When we urge people to reconcile out of fear their loved one will die like ours did, we mean to protect them from the pain we endured. Instead, this can potentially end up being received as a guilt trip that would send an abuse victim back into a relationship that is spiritually harmful to them at this time. Let’s not do that.

Beyond that, I am concerned the classic appeal of grief may put on our friends a burden beyond their control: keeping their loved ones close to them. Not everyone has loved ones willing to do what it takes to have a real, honest, healthy relationship that is mutual, fair, and balanced. There are several different ways things could be dysfunctional, and we can’t do anything about anyone but us.

So I propose we look to God’s word for a healthier appeal in the face of grief: Praying Psalm 90:12. “Lord, teach us to number our days that we may get a heart of wisdom.”
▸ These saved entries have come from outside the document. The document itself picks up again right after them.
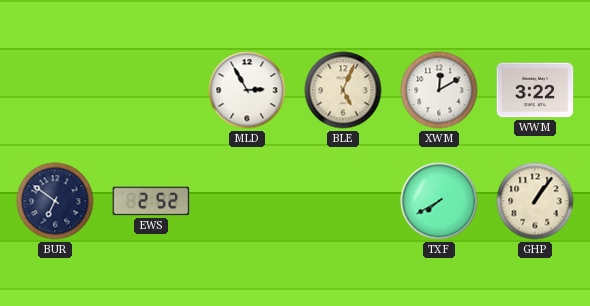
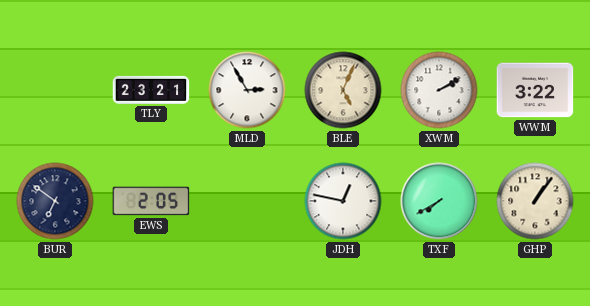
TLY: none -> 23:21
XWM: 12:10 -> 2:10
EWS: 2:52 -> 2:05
JDH: none -> 12:47
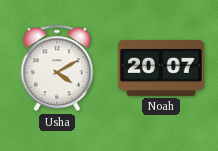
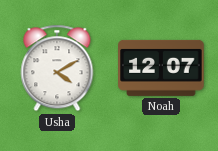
Noah: 20:07 -> 12:07
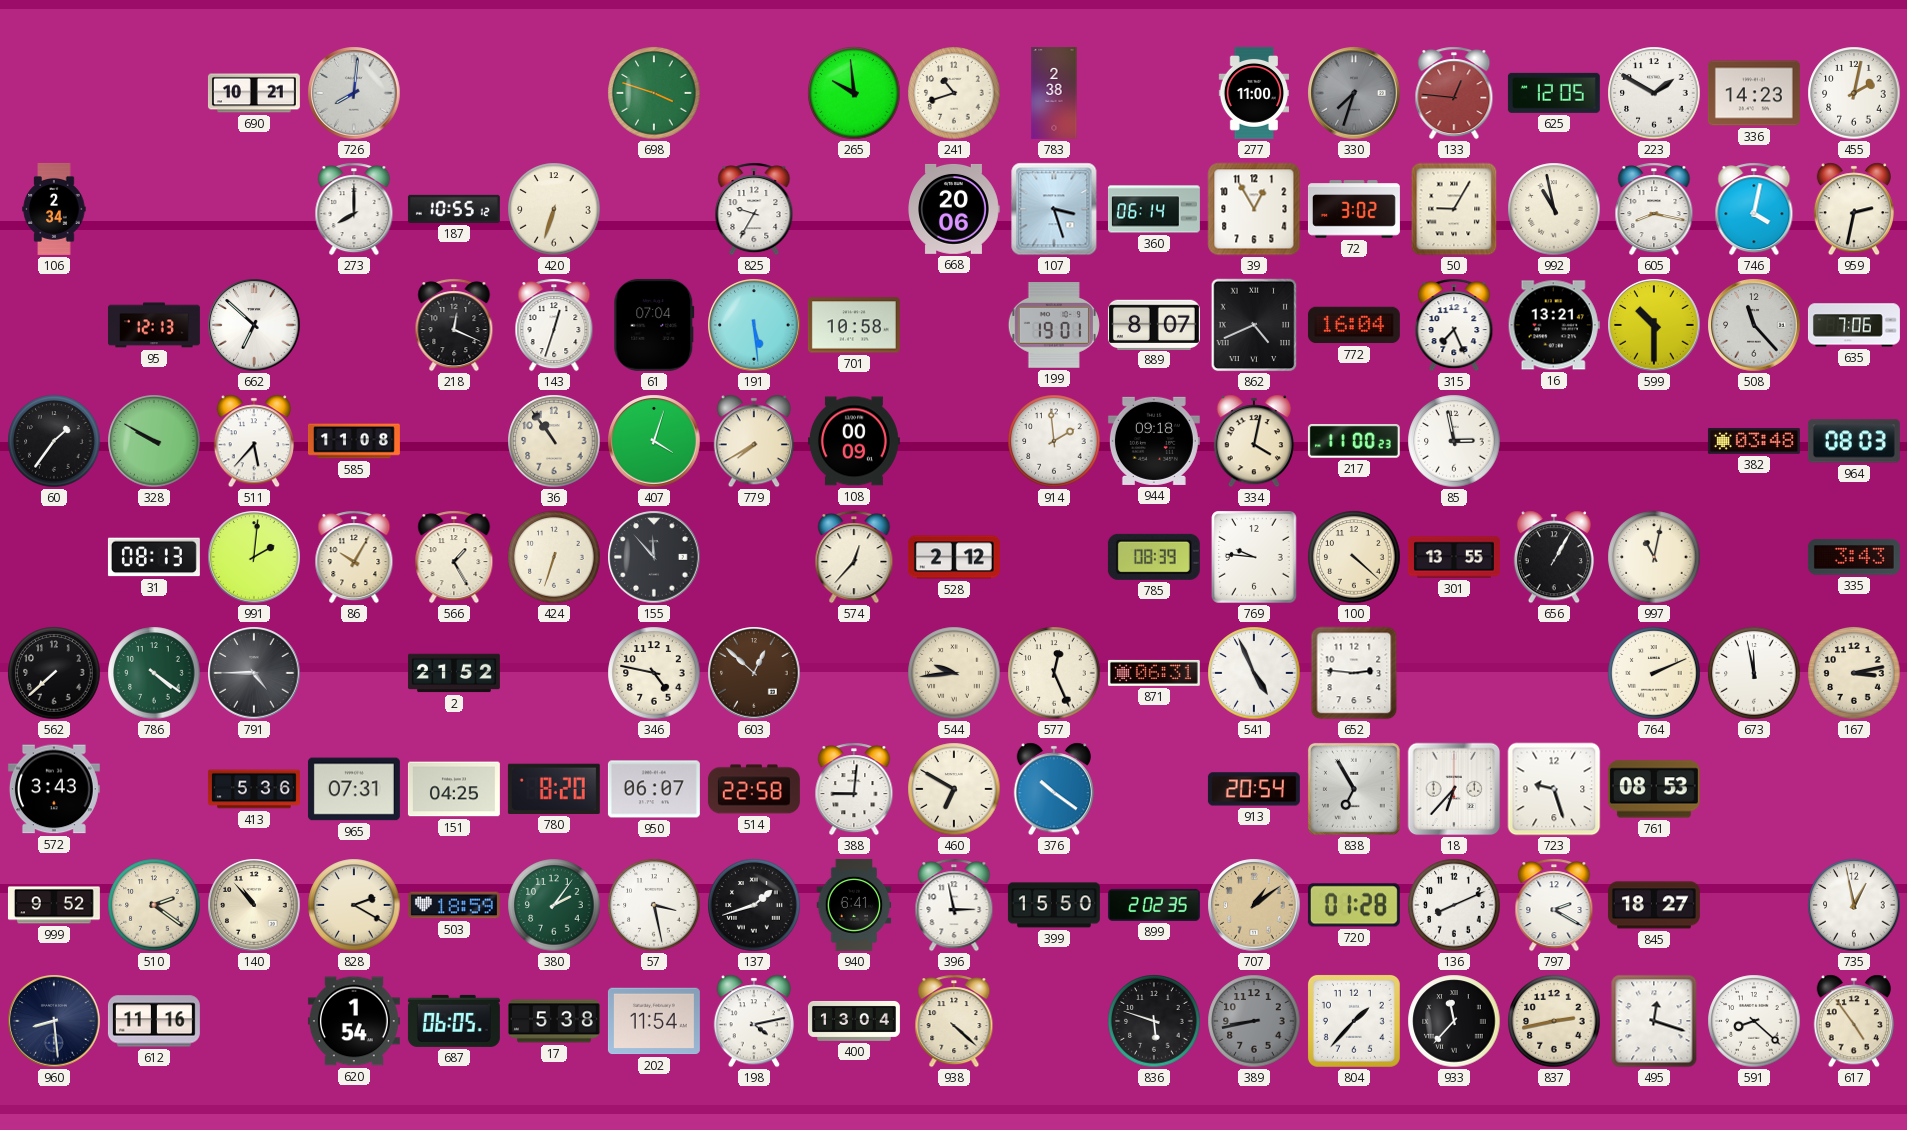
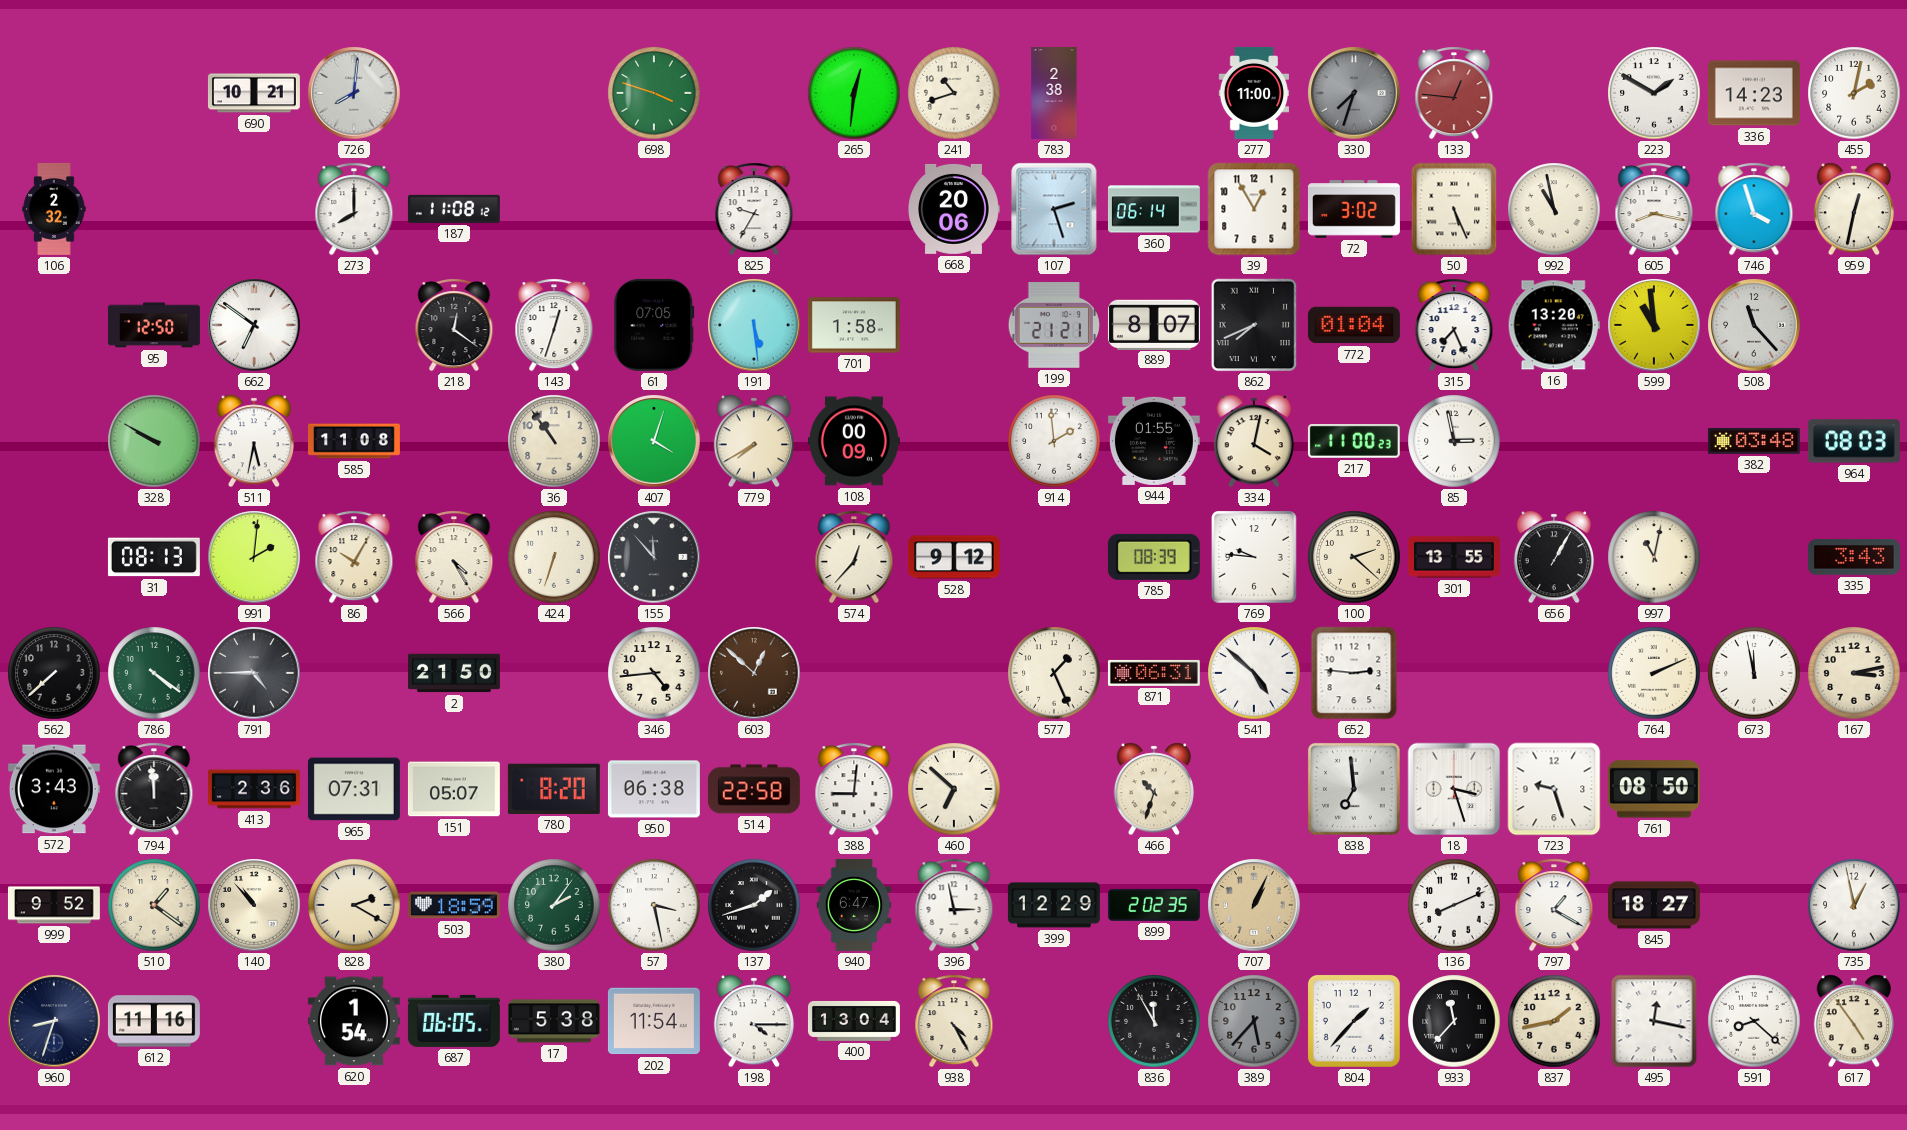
265: 9:59 -> 12:31
625: 12:05 -> none
106: 2:34 -> 2:32
187: 10:55 -> 11:08
420: 6:33 -> none
107: 3:27 -> 2:27
50: 9:05 -> 5:26
746: 4:02 -> 3:57
959: 2:32 -> 12:32
95: 12:13 -> 12:50
662: 6:52 -> 6:51
218: 12:19 -> 12:21
61: 07:04 -> 07:05
701: 10:58 -> 1:58
199: 19:01 -> 21:21
862: 4:41 -> 7:41
772: 16:04 -> 01:04
16: 13:21 -> 13:20
599: 10:30 -> 10:59
635: 7:06 -> none
60: 1:36 -> none
511: 5:37 -> 5:32
944: 09:18 -> 01:55
566: 1:25 -> 4:25
528: 2:12 -> 9:12
100: 4:22 -> 2:22
2: 21:52 -> 21:50
346: 4:47 -> 4:44
544: 9:44 -> none
577: 12:26 -> 1:26
541: 4:56 -> 4:52
794: none -> 11:59
413: 5:36 -> 2:36
151: 04:25 -> 05:07
950: 06:07 -> 06:38
460: 6:50 -> 6:52
376: 10:21 -> none
466: none -> 10:33
913: 20:54 -> none
838: 6:55 -> 6:59
18: 6:37 -> 3:27
761: 08:53 -> 08:50
510: 2:21 -> 1:21
940: 6:41 -> 6:47
399: 15:50 -> 12:29
707: 1:09 -> 1:04
720: 01:28 -> none
797: 2:20 -> 1:20
960: 8:29 -> 8:33
198: 4:13 -> 4:15
938: 4:22 -> 4:25
836: 5:48 -> 11:55
389: 8:43 -> 5:37
837: 2:43 -> 1:43
495: 12:18 -> 12:17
It is healthier to respond to death by remembering our own time on this Earth may be over in an instant. We may not know what words we speak will be the last words we ever get to speak to someone we care about. We should prayerfully consider what actions we can take to leave good memories behind with those willing to take accountability for their own actions and be in a relationship where both forgive. It is better to count our own days than the days of those around us.

Each of us is accountable for only one life: our own. Let’s seek to live to leave the legacy of a child of God who counted our days and sought to give them all to the Lord. Let’s seek to leave the legacy of seeking to live to please God alone, to trust God in all things.